▶ Task to complete
Of all the entries below, retype only the lines from the one with "příznivých podmínek - pod" through the one with "teploty a bez přístupu vzduchu.", exactly as they appear.

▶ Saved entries
+++

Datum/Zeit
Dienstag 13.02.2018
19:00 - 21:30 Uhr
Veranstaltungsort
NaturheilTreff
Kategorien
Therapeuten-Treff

+++

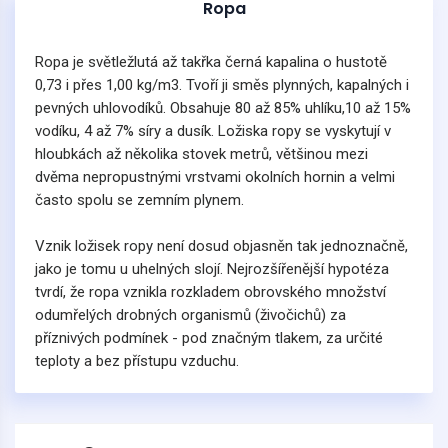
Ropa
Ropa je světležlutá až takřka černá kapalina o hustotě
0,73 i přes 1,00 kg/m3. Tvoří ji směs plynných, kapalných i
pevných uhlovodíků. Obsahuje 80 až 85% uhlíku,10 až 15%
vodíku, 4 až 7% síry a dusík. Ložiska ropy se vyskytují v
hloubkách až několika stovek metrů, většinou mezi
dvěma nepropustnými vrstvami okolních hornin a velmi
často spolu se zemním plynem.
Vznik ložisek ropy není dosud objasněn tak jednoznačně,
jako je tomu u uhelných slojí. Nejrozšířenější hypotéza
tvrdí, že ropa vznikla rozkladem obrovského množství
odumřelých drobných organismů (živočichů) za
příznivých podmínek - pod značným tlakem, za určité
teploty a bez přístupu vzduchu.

+++

▶ Your response
příznivých podmínek - pod značným tlakem, za určité
teploty a bez přístupu vzduchu.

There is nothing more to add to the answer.